Your task: Reproduce every line below exactly as written; do not include the images.

Transcribed page contents:
----------------

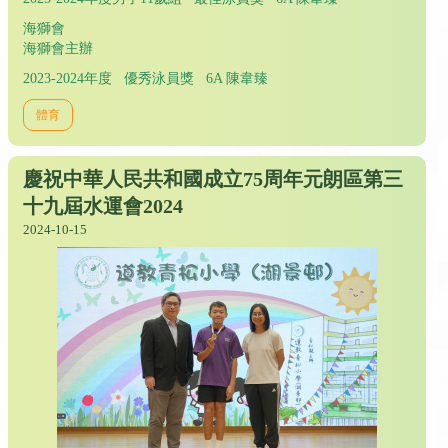
海獅會
海獅會主辦
2023-2024年度 優秀泳員獎 6A 陳韋臻
體育
慶祝中華人民共和國成立75周年元朗區第三
十九屆水運會2024
2024-10-15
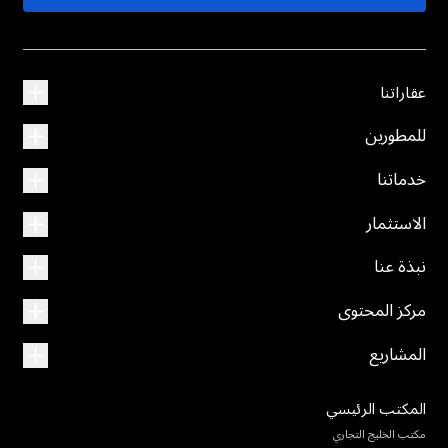
عقاراتنا
للمطورين
خدماتنا
الاستثمار
نبذة عنا
مركز المحتوى
المشاريع
المكتب الرئيسي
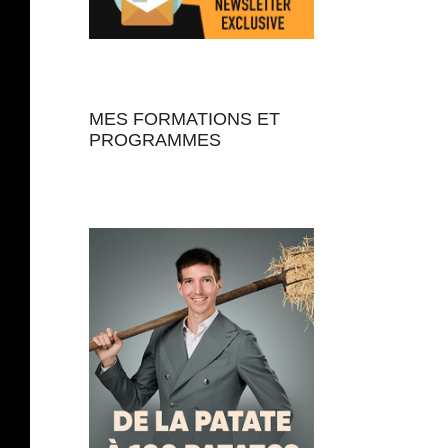
MES FORMATIONS ET
PROGRAMMES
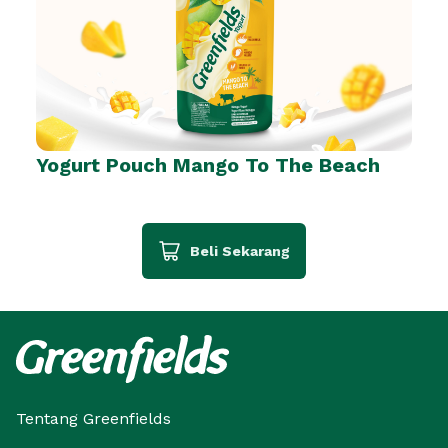
Yogurt Pouch Mango To The Beach
Beli Sekarang
Tentang Greenfields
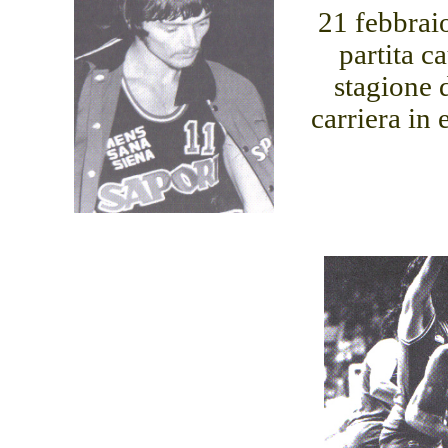
21 febbraio
partita c
stagione 
carriera in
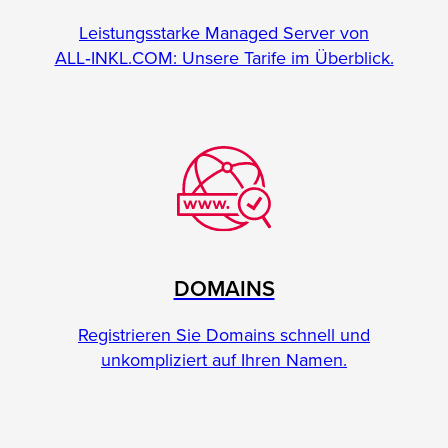
Leistungsstarke Managed Server von
ALL‑INKL.COM: Unsere Tarife im Überblick.
DOMAINS
Registrieren Sie Domains schnell und
unkompliziert auf Ihren Namen.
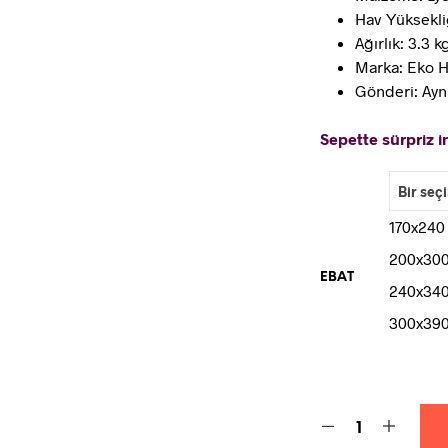
Hav Yüksekli
Ağırlık: 3.3 
Marka: Eko H
Gönderi: Ayn
Sepette sürpriz in
170x240
200x30
EBAT
240x34
300x39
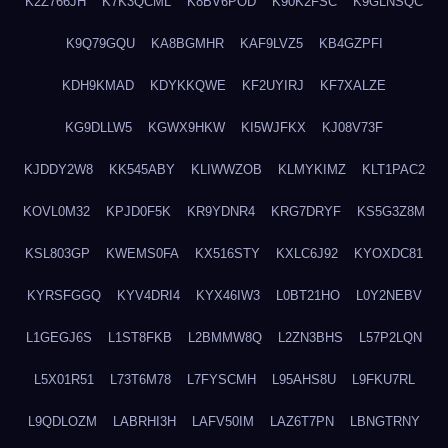
K2Z766JH
K7K3QCML
K8BV6POD
K90K2FSC
K9GLNSQC
K9Q79GQU
KA8BGMHR
KAF9LVZ5
KB4GZPFI
KDH9KMAD
KDYKKQWE
KF2UYIRJ
KF7XALZE
KG9DLLW5
KGWX9HKW
KI5WJFKX
KJ08V73F
KJDDY2W8
KK545ABY
KLIWWZOB
KLMYKIMZ
KLT1PAC2
KOVL0M32
KPJD0F5K
KR9YDNR4
KRG7DRYF
KS5G3Z8M
KSL803GP
KWEMS0FA
KX516STY
KXLC6J92
KYOXDC81
KYRSFGGQ
KYV4DRI4
KYX46IW3
L0BT21HO
L0Y2NEBV
L1GEGJ6S
L1ST8FKB
L2BMMW8Q
L2ZN3BHS
L57P2LQN
L5X01R51
L73T6M78
L7FYSCMH
L95AHS8U
L9FKU7RL
L9QDLOZM
LABRHI3H
LAFV50IM
LAZ6T7PN
LBNGTRNY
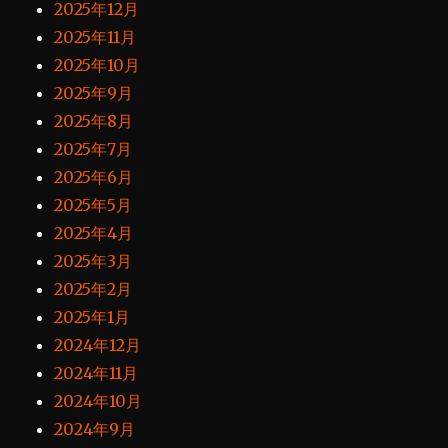
2025年12月
2025年11月
2025年10月
2025年9月
2025年8月
2025年7月
2025年6月
2025年5月
2025年4月
2025年3月
2025年2月
2025年1月
2024年12月
2024年11月
2024年10月
2024年9月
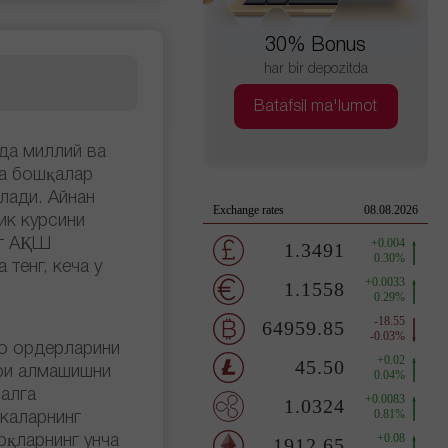
30% Bonus
har bir depozitda
Batafsil ma'lumot
да миллий ва
ва бошқалар
лади. Айнан
ик курсини
нг АҚШ
 тенг, кеча у
о ордерларини
ари алмашишни
малга
каларнинг
қларнинг унча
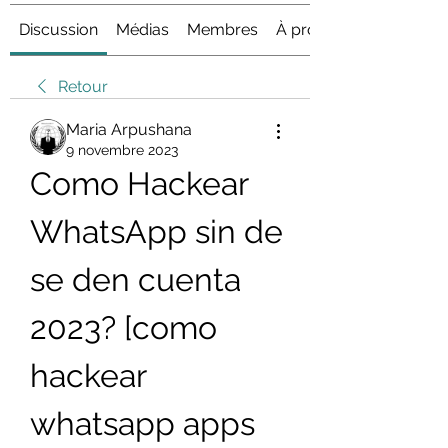
Discussion
Médias
Membres
À propos
Retour
Maria Arpushana
9 novembre 2023
Como Hackear 
WhatsApp sin de 
se den cuenta 
2023? [como 
hackear 
whatsapp apps 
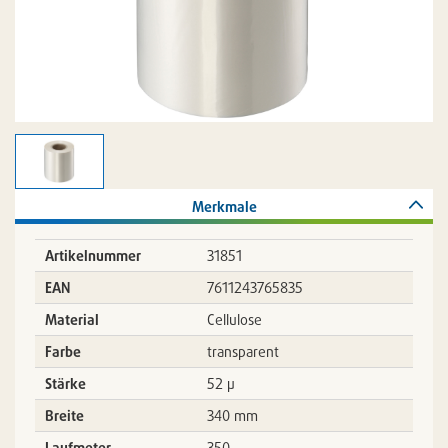
Merkmale
Artikelnummer
31851
EAN
7611243765835
Material
Cellulose
Farbe
transparent
Stärke
52 µ
Breite
340 mm
Laufmeter
350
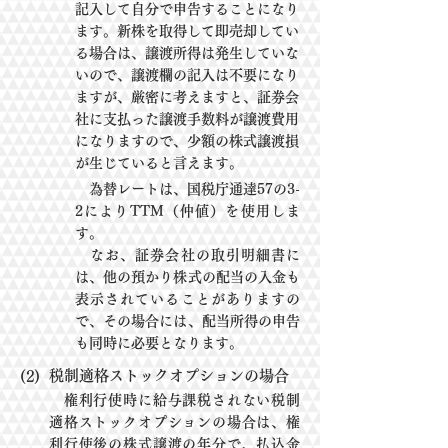
記入して自分で申告することになり
ます。新株を取得して即売却してい
る場合
は、譲渡所
得は発生していな
いので、譲
渡欄の記入は不要になり
ますが、厳密に考えますと、
証券会
社に支払った
譲渡手数
料が譲渡費用
になりますので、少額の株式譲渡損
が生じていると言えま
す。
為替レートは、国税庁通達57の3-
2によりTTM（仲値）を使用しま
す。
なお、証券会社の取引明細書に
は、他の預かり株式の配当の入金も
表示されてい
ることがあり
ます
の
で、その場合には、配当所得の申告
も同時に必要となります。
税制適格ストックオプションの場合
(2)
権利行使時に給与課税されない税制
適格ストックオプションの場合は、権
利行使
後の株式譲渡
の年
分で、払込金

----------------

Answer box:
海獅會
海獅會主辦
2023-2024年度 優秀泳員獎 6A 陳韋臻
體育
慶祝中華人民共和國成立75周年元朗區第三
十九屆水運會2024
2024-10-15
عقاراتنا
للمطورين
خدماتنا
الاستثمار
نبذة عنا
مركز المحتوى
المشاريع
المكتب الرئيسي
MES FORMATIONS ET
PROGRAMMES
Yogurt Pouch Mango To The Beach
Beli Sekarang
Tentang Greenfields
21 febbraio
partita c
stagione 
carriera in
Leistungsstarke Managed Server von
ALL‑INKL.COM: Unsere Tarife im Überblick.
DOMAINS
Registrieren Sie Domains schnell und
unkompliziert auf Ihren Namen.
Hav Yüksekli
Ağırlık: 3.3 
Marka: Eko H
Gönderi: Ayn
Sepette sürpriz in
170x240
200x30
EBAT
240x34
300x39
K2Z766JH
K7K3QCML
K8BV6POD
K90K2FSC
K9GLNSQC
K9Q79GQU
KA8BGMHR
KAF9LVZ5
KB4GZPFI
KDH9KMAD
KDYKKQWE
KF2UYIRJ
KF7XALZE
KG9DLLW5
KGWX9HKW
KI5WJFKX
KJ08V73F
KJDDY2W8
KK545ABY
KLIWWZOB
KLMYKIMZ
KLT1PAC2
KOVL0M32
KPJD0F5K
KR9YDNR4
KRG7DRYF
KS5G3Z8M
KSL803GP
KWEMS0FA
KX516STY
KXLC6J92
KYOXDC81
KYRSFGGQ
KYV4DRI4
KYX46IW3
L0BT21HO
L0Y2NEBV
L1GEGJ6S
L1ST8FKB
L2BMMW8Q
L2ZN3BHS
L57P2LQN
L5X01R51
L73T6M78
L7FYSCMH
L95AHS8U
L9FKU7RL
L9QDLOZM
LABRHI3H
LAFV50IM
LAZ6T7PN
LBNGTRNY
2025年12月
2025年11月
2025年10月
2025年9月
2025年8月
2025年7月
2025年6月
2025年5月
2025年4月
2025年3月
2025年2月
2025年1月
2024年12月
2024年11月
2024年10月
2024年9月
30% Bonus
har bir depozitda
Batafsil ma'lumot
да миллий ва
ва бошқалар
лади. Айнан
ик курсини
нг АҚШ
 тенг, кеча у
о ордерларини
ари алмашишни
малга
каларнинг
қларнинг унча
Discussion
Médias
Membres
À propos
Retour
Maria Arpushana
9 novembre 2023
Como Hackear 
WhatsApp sin de 
se den cuenta 
2023? [como 
hackear 
whatsapp apps 
Merkmale
Artikelnummer
31851
EAN
7611243765835
Material
Cellulose
Farbe
transparent
Stärke
52 µ
Breite
340 mm
Laufmeter
350
記入して自分で申告することになり
ます。新株を取得して即売却してい
る場合
は、譲渡所
得は発生していな
いので、譲
渡欄の記入は不要になり
ますが、厳密に考えますと、
証券会
社に支払った
譲渡手数
料が譲渡費用
になりますので、少額の株式譲渡損
が生じていると言えま
す。
為替レートは、国税庁通達57の3-
2によりTTM（仲値）を使用しま
す。
なお、証券会社の取引明細書に
は、他の預かり株式の配当の入金も
表示されてい
ることがあり
ます
の
で、その場合には、配当所得の申告
も同時に必要となります。
税制適格ストックオプションの場合
(2)
権利行使時に給与課税されない税制
適格ストックオプションの場合は、権
利行使
後の株式譲渡
の年
分で、払込金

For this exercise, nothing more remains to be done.